People also learn abstract relationships in only a few trials. Suppose I define ‘schmister’ — following another example given by Marcus — as a sister aged between 10 and 21 years. Any person would quickly be able to tell if he or she had any schmisters. Deep learning can’t do this at all. Apple’s Siri and similar algorithms are hopeless at learning even the simplest abstractions through verbal definition. Most of the things we do on a daily basis may be unsuitable for algorithms, at least of this kind.

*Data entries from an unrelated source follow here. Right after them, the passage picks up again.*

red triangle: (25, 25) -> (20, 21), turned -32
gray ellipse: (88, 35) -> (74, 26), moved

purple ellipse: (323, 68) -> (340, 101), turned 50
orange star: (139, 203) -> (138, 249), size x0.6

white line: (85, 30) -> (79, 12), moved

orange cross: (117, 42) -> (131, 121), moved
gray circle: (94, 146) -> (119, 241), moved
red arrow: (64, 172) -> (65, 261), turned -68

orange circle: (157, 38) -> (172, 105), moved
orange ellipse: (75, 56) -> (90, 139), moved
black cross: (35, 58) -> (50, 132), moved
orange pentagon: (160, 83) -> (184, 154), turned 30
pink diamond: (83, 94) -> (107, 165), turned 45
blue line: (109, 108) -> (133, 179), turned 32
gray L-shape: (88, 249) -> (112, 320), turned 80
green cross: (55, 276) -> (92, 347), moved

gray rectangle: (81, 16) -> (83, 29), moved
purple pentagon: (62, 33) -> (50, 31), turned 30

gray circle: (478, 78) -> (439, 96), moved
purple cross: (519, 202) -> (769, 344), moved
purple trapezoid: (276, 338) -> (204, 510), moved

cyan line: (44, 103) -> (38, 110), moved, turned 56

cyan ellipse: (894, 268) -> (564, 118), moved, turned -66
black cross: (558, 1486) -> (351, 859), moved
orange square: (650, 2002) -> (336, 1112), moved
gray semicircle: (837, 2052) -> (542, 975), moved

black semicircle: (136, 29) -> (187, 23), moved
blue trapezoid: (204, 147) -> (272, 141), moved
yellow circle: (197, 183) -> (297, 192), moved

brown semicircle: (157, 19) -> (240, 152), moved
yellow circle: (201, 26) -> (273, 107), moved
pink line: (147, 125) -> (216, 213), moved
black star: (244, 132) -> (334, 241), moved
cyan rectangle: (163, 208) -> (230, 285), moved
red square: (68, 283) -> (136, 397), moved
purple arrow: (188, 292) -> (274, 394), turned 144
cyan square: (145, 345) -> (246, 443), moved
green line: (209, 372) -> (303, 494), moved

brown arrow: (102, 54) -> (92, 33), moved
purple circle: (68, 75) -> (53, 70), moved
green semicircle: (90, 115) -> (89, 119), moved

Related to this inflexibility is a lack of conceptual depth. The term deep learning refers to the many layers of connections between inputs and outputs used in a these neural networks, in contrast to earlier networks that used only a few layers. Deep learning isn’t really deep in thinking terms, as these networks utterly lack any ability to deal in abstract concepts. Unlike any human infant, they can’t learn to understand concepts like ‘shiny’ or ‘fairness’.

Another problem, Marcus notes, has to do with what logicians call ‘open-ended inference’. Humans easily see the difference between ‘John promised Mary to leave’ and ‘John promised to leave Mary’, and can draw conclusions from a phrase by using information that isn’t explicitly included in that phrase. We draw on background knowledge about the entities involved. Deep learning algorithms have no such background knowledge, and generally can give answers that only involve explicitly given information.

A more alarming problem, especially for applications, is reliability, and the ease with which algorithms can be spoofed. A stop sign dusted with a small bit of noise will look to an algorithm like a speed limit sign. A 3D-printed toy turtle, its colours tweaked appropriately, will be judged to be a rifle. These errors are amusing in research, but potentially deadly in applications — if algorithms were entrusted to run air traffic control systems, for example, or to scan luggage for explosives.

Marcus also mentions one final problem that may hamper broad applications of such algorithms: transparency, or a lack if it. We build aircraft engines out of many small known parts, and guarantee performance by understanding how those parts interact. Today’s algorithms come with none of this transparency. Deep learning algorithms are still block boxes, created through a process of learning and evolution, their structures described by billions of parameters and often unknown even to their creators. Any such algorithm applied in areas like financial trading or medical diagnosis ought to be open to human understanding, so human users can inquire about why a system made a particular decision.

We may well be entering an era of artificial intelligence. But, in the near future, that intelligence is likely to be of a rather inhuman kind, and have less impact than many expect.